BOE Re-elects Bardash-Eivers, Wilson To Administrative Positions

Board hears district’s APPR plan

The Farmingdale Union Free School District Board of Education administration will remain the same for the 2012-13 school year. Shari Bardash-Eivers was reelected as board president prior to the district’s annual reorganization meeting on Wednesday, July 11 at Weldon E. Howitt Middle School. Steve Wilson will return as vice president.

Trustees Kathy Lively and Rick Morrison were also sworn in at the meeting, officially beginning new terms on the seven-person board. Bardash-Eivers was also reelected at the May school board elections.

“I want to congratulate them all on being reelected,” Wilson said. “They all ran unopposed. It’s very nice to see that the community is happy with what we’re doing.”

Thirty-seven appointments were made during the reorganization meeting, including Mary E. Rogers as district clerk and Elizabeth Hrybenko as treasurer.

Wilson announced that the district’s attorneys, Guercio and Guercio, have frozen their fees for the upcoming school year. The district’s internal and external auditors have reduced their fees, according to the board.

“That is commendable to all of them to, in these times, be helping out the district,” Wilson said.

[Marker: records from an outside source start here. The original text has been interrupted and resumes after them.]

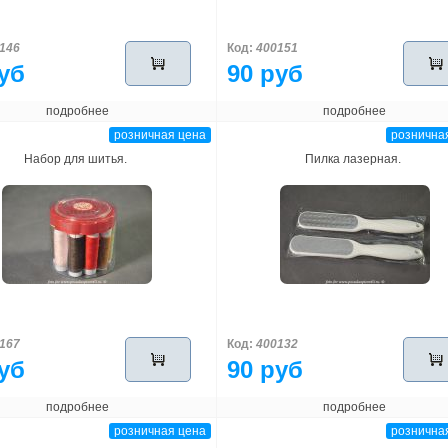
146
Код:
400151
уб
90 руб
подробнее
подробнее
розничная цена
рознична
Набор для шитья.
Пилка лазерная.
167
Код:
400132
уб
90 руб
подробнее
подробнее
розничная цена
рознична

The regular portion of the meeting focused on the district’s newly submitted Annual Professional Performance Review (APPR) plan. New York State law now requires that teachers be given an end-of-year rating, according to Assistant Superintendent Dr. Joan Ripley.

The district will use the 2011 Danielson Model to measure the effectiveness of teachers and a “multi-dimensional principal performance rubric” to evaluate administrators. Both were approved by New York State, according to Ripley.

“They’re all based on the New York State teaching standards and international standards for leadership,” Ripley said of the approved evaluation rubrics. “…Several years before the regulation, we had begun to look at the Danielson framework for all of our new teachers. We found that it really fit into our goals in terms of how we want our teachers to plan (lessons), instructional practice, and professional responsibility.”

Ripley said that the 2011 Danielson Model was attractive because the rubric outlines “concrete examples” of each level of teacher performance. The rubric for administrators is similar to the Danielson Model, giving the district a sense of uniformity.

Following Ripley’s presentation, the board expressed its satisfaction with the completion of the complicated task.

“I’ve been on the board for seven years and, to me, this is one of the most ambitious projects that has ever taken place,” Wilson said. “As a board, we need to thank everyone on the (APPR) committee. As you’ve been hearing throughout the year, it has been such a collaborative effort; everyone will [now] be able to realize that we have highly effective teachers and administrators.”

Trustee Tina Diamond agreed with Wilson and expressed her satisfaction with the plan, as a general concept, to the public.

“What I see out of this APPR [plan] is that there is a focus on the students and their learning,” Diamond said. “If it has to be something that’s started this way, then let’s start it and go for it.”  

Resident Ken Obrick wished the board luck with implementing APPR, but criticized the state for implementing a program that “flies in the face of good educational practice.”

“Using standardized testing as part of an employee’s evaluation is questioned by educational experts everywhere,” Obrick said. “What has happened here, especially in this age of tight budgetary control, is that the state has forced this district to take something that works and make the square peg fit into the round hole because it looks good in statistic sheets. I don’t see this as more student-centered.”

Superintendent John Lorentz responded to the comment by outlining the challenges in implementing the plan.   

“How do we maintain the integrity of what Farmingdale is and meet all the standards that the state has imposed upon us?” he asked. “There may be some good things that we can pull out of [this]. There will be some processes that we can incorporate into our practices.”    

Ripley also presented changes in the district’s Professional Development Plan. This year’s plan will include lessons about student growth, the components of the APPR rubric, and specific details on the Dignity for All Students Act.

The act, signed into law in 2010, “seeks to provide public elementary and secondary students with a safe and supportive environment, free from discrimination, taunting, harassment, and bullying on school property, a school bus, and/or at a school function,” according to the New York State Education Department website.   

The board of education will hold a special meeting to set the 2012-13 tax on Wednesday, Aug. 29 at 8 p.m.